A Thousand Steps by T. Jefferson Parker, 4 Stars

Laguna Beach, California, 1968. The Age of Aquarius is in full swing. Timothy Leary is a rock star. LSD is God. Folks from all over are flocking to Laguna, seeking peace, love, and enlightenment.

Matt Anthony is just trying get by.

Matt is sixteen, broke, and never sure where his next meal is coming from. Mom’s a stoner, his deadbeat dad is a no-show, his brother’s fighting in Nam . . . and his big sister Jazz has just gone missing. The cops figure she’s just another runaway hippie chick, enjoying a summer of love, but Matt doesn’t believe it. Not after another missing girl turns up dead on the beach.

All Matt really wants to do is get his driver’s license and ask out the girl he’s been crushing on since fourth grade, yet it’s up to him to find his sister. But in a town where the cops don’t trust the hippies and the hippies don’t trust the cops, uncovering what’s really happened to Jazz is going to force him to grow up fast.  

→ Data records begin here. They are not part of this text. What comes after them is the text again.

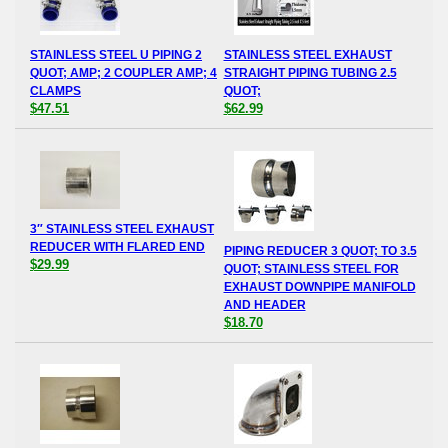
STAINLESS STEEL U PIPING 2
STAINLESS STEEL EXHAUST
QUOT; AMP; 2 COUPLER AMP; 4
STRAIGHT PIPING TUBING 2.5
CLAMPS
QUOT;
$47.51
$62.99
3″ STAINLESS STEEL EXHAUST
REDUCER WITH FLARED END
PIPING REDUCER 3 QUOT; TO 3.5
$29.99
QUOT; STAINLESS STEEL FOR
EXHAUST DOWNPIPE MANIFOLD
AND HEADER
$18.70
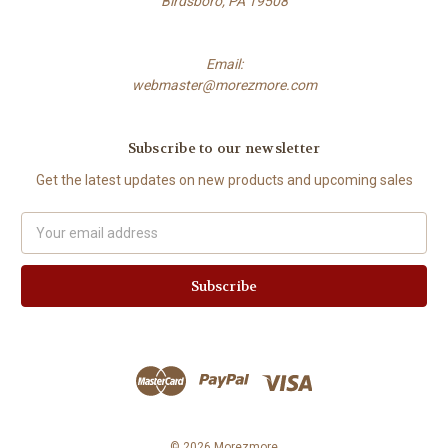
Birdsboro, PA 19508
Email:
webmaster@morezmore.com
Subscribe to our newsletter
Get the latest updates on new products and upcoming sales
Email
Address
© 2026 Morezmore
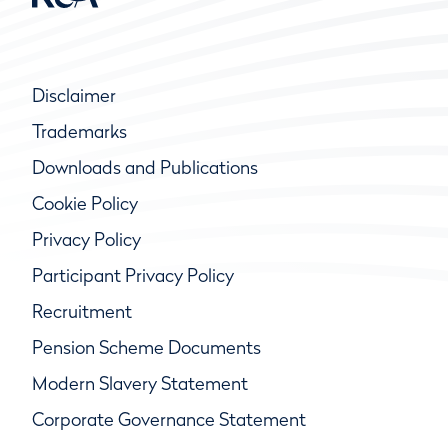
Disclaimer
Trademarks
Downloads and Publications
Cookie Policy
Privacy Policy
Participant Privacy Policy
Recruitment
Pension Scheme Documents
Modern Slavery Statement
Corporate Governance Statement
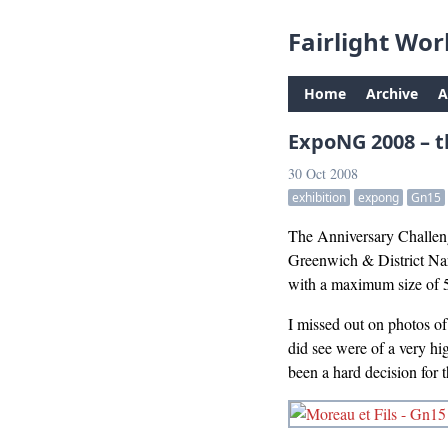
Fairlight Wor
Home
Archive
A
ExpoNG 2008 – t
30 Oct 2008
exhibition
expong
Gn15
The Anniversary Challeng
Greenwich & District Nar
with a maximum size of
I missed out on photos of 
did see were of a very h
been a hard decision for 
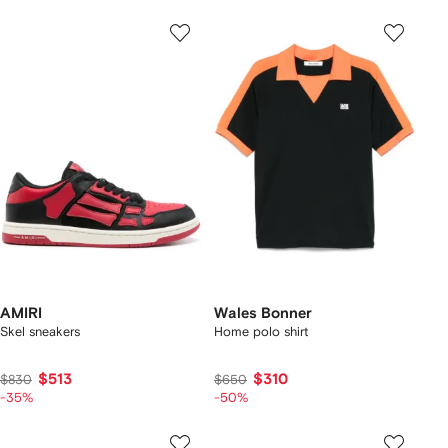
AMIRI
Wales Bonner
Skel sneakers
Home polo shirt
$513
$310
$830
$650
-35%
-50%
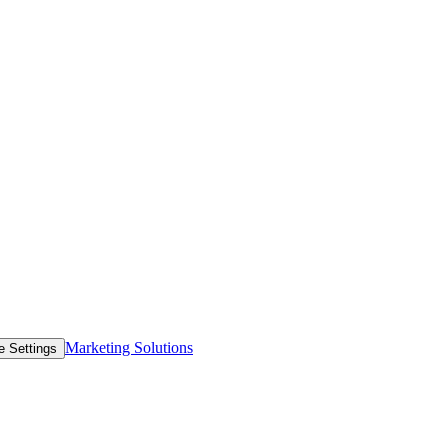
Marketing Solutions
e Settings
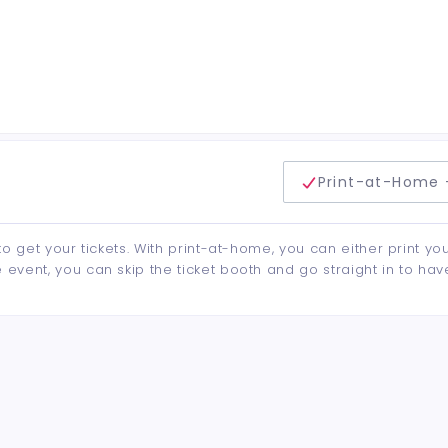
delivery method
Print-at-Home 
to get your tickets. With print-at-home, you can either print yo
event, you can skip the ticket booth and go straight in to hav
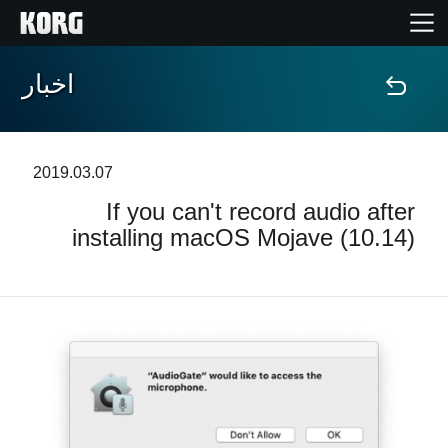
اخبار
خانه
محصولات
2019.03.07
If you can't record audio after
ویژگی ها
installing macOS Mojave (10.14)
رویدادها
پشتیبانی
نمایندگی ها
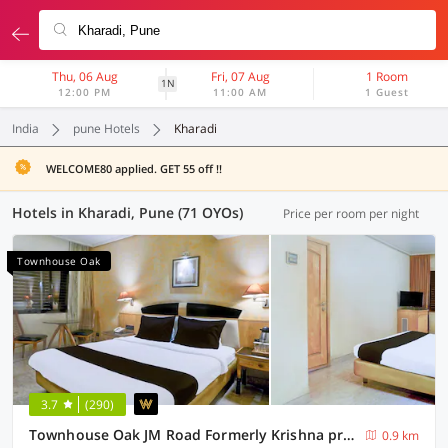
Thu, 06 Aug
Fri, 07 Aug
1 Room
1N
12:00 PM
11:00 AM
1 Guest
India
pune Hotels
Kharadi
WELCOME80 applied. GET 55 off !!
Hotels in Kharadi, Pune (71 OYOs)
Price per room per night
Townhouse Oak
3.7
(290)
Townhouse Oak JM Road Formerly Krishna presidency
0.9 km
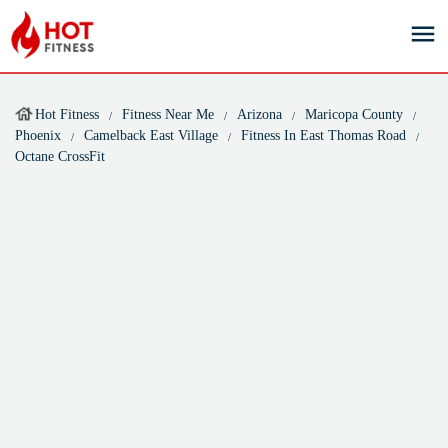
Hot Fitness
Fitness Near Me
Arizona
Maricopa County
Phoenix
Camelback East Village
Fitness In East Thomas Road
Octane CrossFit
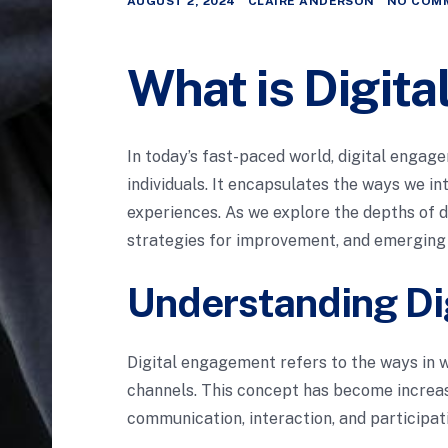
AUGUST 2, 2024
CLAIRE ANDERSON
NO COM
What is Digit
In today’s fast-paced world, digital enga
individuals. It encapsulates the ways we i
experiences. As we explore the depths of d
strategies for improvement, and emerging 
Understanding Di
Digital engagement refers to the ways in w
channels. This concept has become increas
communication, interaction, and participati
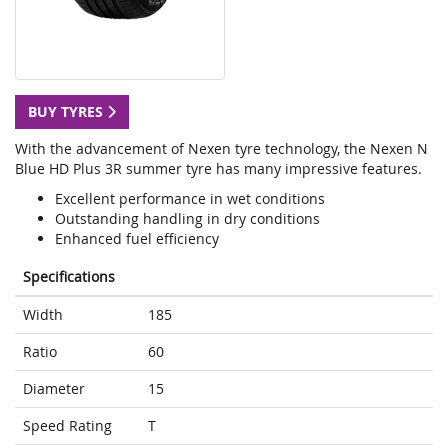
BUY TYRES
With the advancement of Nexen tyre technology, the Nexen N
Blue HD Plus 3R summer tyre has many impressive features.
Excellent performance in wet conditions
Outstanding handling in dry conditions
Enhanced fuel efficiency
Specifications
Width
185
Ratio
60
Diameter
15
Speed Rating
T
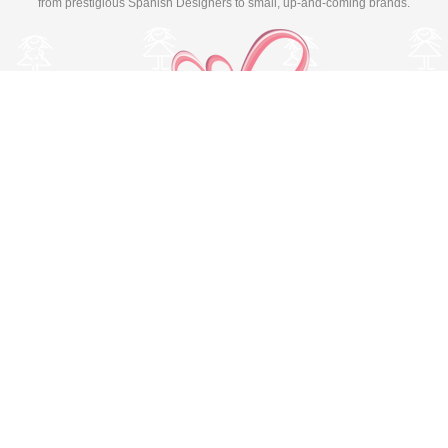
from prestigious Spanish Designers to small, up-and-coming brands.
Switch to desktop version
© Copyright 2026 MissBaby. All rights reserved. Terms & Conditions
Utilizamos cookies propias y de terceros para mejorar su
experiencia y nuestros servicios, analizando la navegación en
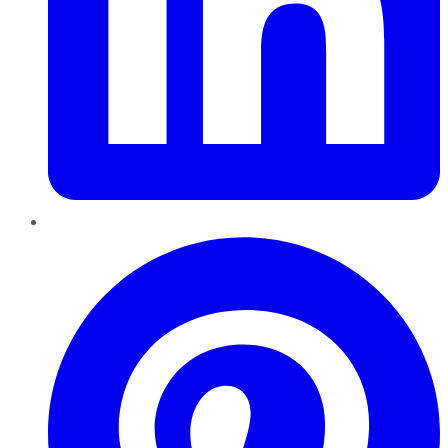
Pinterest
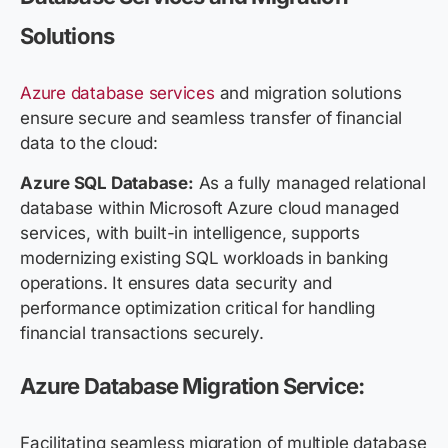
Solutions
Azure database services
and migration solutions
ensure secure and seamless transfer of financial
data to the cloud:
Azure SQL Database:
As a fully managed relational
database within Microsoft Azure cloud managed
services, with built-in intelligence, supports
modernizing existing SQL workloads in banking
operations. It ensures data security and
performance optimization critical for handling
financial transactions securely.
Azure Database Migration Service:
Facilitating seamless migration of multiple database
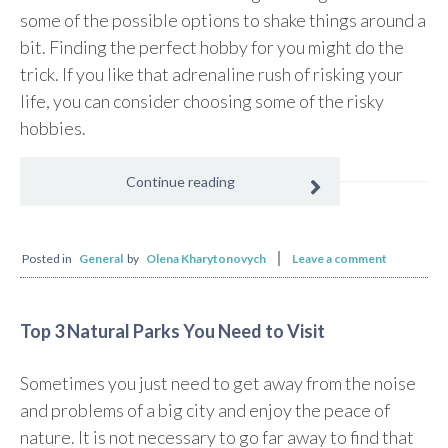
some of the possible options to shake things around a
bit. Finding the perfect hobby for you might do the
trick. If you like that adrenaline rush of risking your
life, you can consider choosing some of the risky
hobbies.
Continue reading
Posted in
General
by
Olena Kharytonovych
Leave a comment
Top 3 Natural Parks You Need to Visit
Sometimes you just need to get away from the noise
and problems of a big city and enjoy the peace of
nature. It is not necessary to go far away to find that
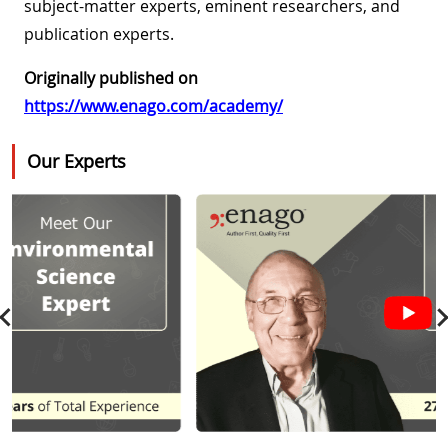
subject-matter experts, eminent researchers, and
publication experts.
Originally published on
https://www.enago.com/academy/
Our Experts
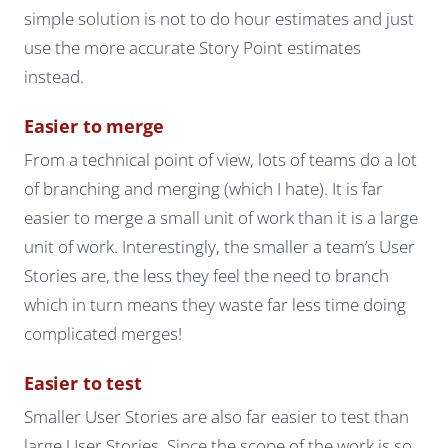
simple solution is not to do hour estimates and just
use the more accurate Story Point estimates
instead.
Easier to merge
From a technical point of view, lots of teams do a lot
of branching and merging (which I hate). It is far
easier to merge a small unit of work than it is a large
unit of work. Interestingly, the smaller a team’s User
Stories are, the less they feel the need to branch
which in turn means they waste far less time doing
complicated merges!
Easier to test
Smaller User Stories are also far easier to test than
large User Stories. Since the scope of the work is so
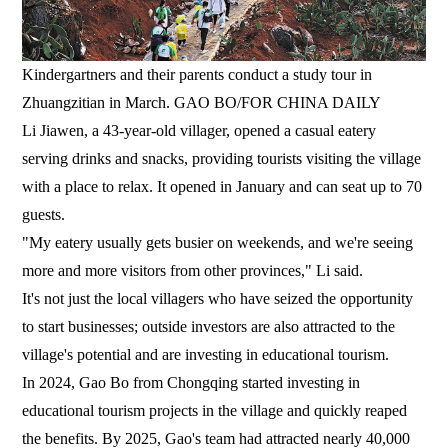
Kindergartners and their parents conduct a study tour in
Zhuangzitian in March. GAO BO/FOR CHINA DAILY
Li Jiawen, a 43-year-old villager, opened a casual eatery
serving drinks and snacks, providing tourists visiting the village
with a place to relax. It opened in January and can seat up to 70
guests.
"My eatery usually gets busier on weekends, and we're seeing
more and more visitors from other provinces," Li said.
It's not just the local villagers who have seized the opportunity
to start businesses; outside investors are also attracted to the
village's potential and are investing in educational tourism.
In 2024, Gao Bo from Chongqing started investing in
educational tourism projects in the village and quickly reaped
the benefits. By 2025, Gao's team had attracted nearly 40,000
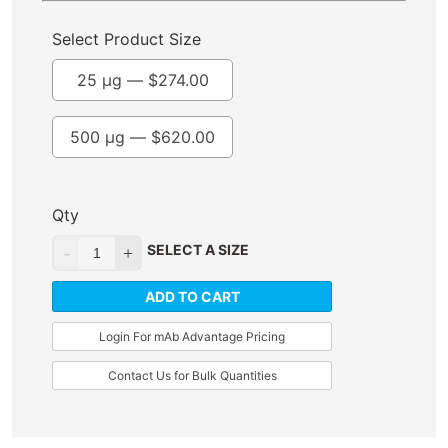
Select Product Size
25 µg —
$
274.00
500 µg —
$
620.00
Qty
SELECT A SIZE
ADD TO CART
Login For mAb Advantage Pricing
Contact Us for Bulk Quantities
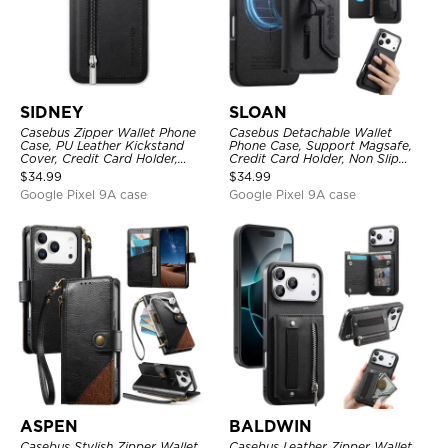
SIDNEY
SLOAN
Casebus Zipper Wallet Phone
Casebus Detachable Wallet
Case, PU Leather Kickstand
Phone Case, Support Magsafe,
Cover, Credit Card Holder,
Credit Card Holder, Non Slip
Double Magnetic Buttons
Leather Magnetic Cover
$
34.99
$
34.99
Google Pixel 9A case
Google Pixel 9A case
ASPEN
BALDWIN
Casebus Stylish Zipper Wallet
Casebus Leather Zipper Wallet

If it’s not already too late.

Praise for A Thousand Steps

“This twisty tale of teen’s desperate plan to save his sister and right his off-keel family is a compelling coming-of-age thriller that will entrance you with its ‘60s vibe and backdrop, and captivate you with its engaging storytelling and a believable cast of characters –including one heroic kid you can’t help but to root for.” —USA Today

“A unique thriller and also a coming-of-age story: the not-so-sentimental education of an impressionable teen. Mr. Parker has given us a well-designed flashback to a tie-dyed time that in some ways seems like the day before yesterday and in others feels like a century ago.” —Wall Street Journal

“As powerful as a riptide in summer…A Thousand Steps reopens for our reconsideration the consequences of clashes between authority and freedom, order and chaos, that persist to this day — and the innocents that will always get caught in the tumult.” —Los Angeles Times Book Review

My Review:

A Thousand Steps is everything you want a book set in the late 60’s/early 70’s to be. I mean, where there even normal functioning families back then or did kids and teens run wild while their parents partied and worked dead-end jobs? I mean, obviously not. But so many of the stories (real and fictional) that we love from this era are all about the hippies and lost souls that kind of drift through life looking for love and meaning.

Think Almost Famous, but without the groupies and with a murder mystery. Okay, maybe that’s a stretch. But the book had that feel. And Matt is just as lovable and adorable as William Miller. Poor Matt can’t count on his mom because she’s always high or depressed. He can’t count on his older brother because he’s currently off fighting in Vietnam, and he can’t count on his sister because she’s gone missing.

A Thousand Steps is definitely a book to check out this spring. It was interesting following Matt all around Laguna as he tried to piece together his sister’s disappearance and track her down before it’s too late. Special thanks to Netgalley and MacMillan Forge Books for an advanced e-galley in exchange for my honest review. This one is out now, get your copy.